First, I want to acknowledge how much courage it takes to put this into words. Living with a thought that loops like this — especially one as cruel as “tu stupid hai, tha aur rahega” — and feeling that burning, explosive quality when it peaks… that is a genuinely painful way to exist. You deserve to be heard, not just diagnosed.
From an IFS lens, what’s likely happening is this: there’s a “wounded part” carrying a deeply painful belief — possibly absorbed from early experiences — and another part that has become a relentless “fixer”, searching for permanent resolution. The cruel irony is that the more the fixer seeks closure, the more attention and energy flows to the original thought, amplifying it. This is a classic parts conflict driving the rumination loop.

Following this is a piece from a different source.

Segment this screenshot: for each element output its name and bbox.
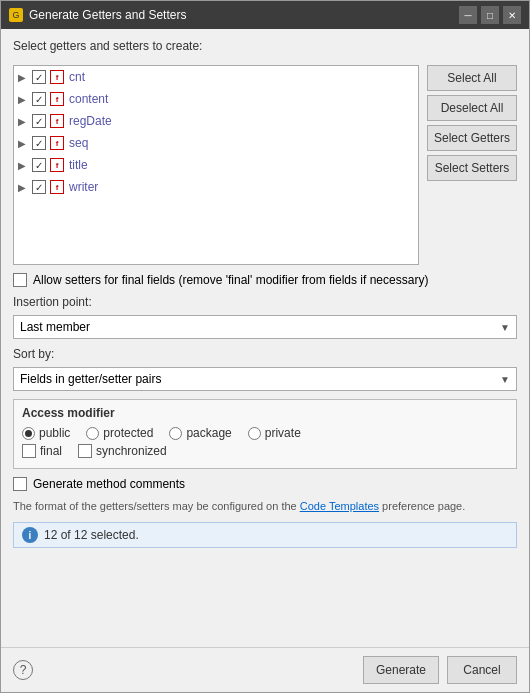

Your instinct about OCD is worth exploring. The pattern you describe — intrusive thought → distress → compulsive mental searching for relief → temporary reduction → return of thought — is consistent with Pure-O OCD, where the compulsion is internal (mental reviewing) rather than behavioural.
Next Steps
Connect with a psychologist who works with OCD and trauma. Approaches like IFS or EMDR (for the deeper self-critical wound beneath it) can genuinely transform this — not just manage it. You can book a session with us if it resonated with you.
Health Tips
The goal of therapy won’t be to fight the thought or force it away. It will be to help you build a different, calmer relationship with the part of you that generates it — so it loses its power over your life.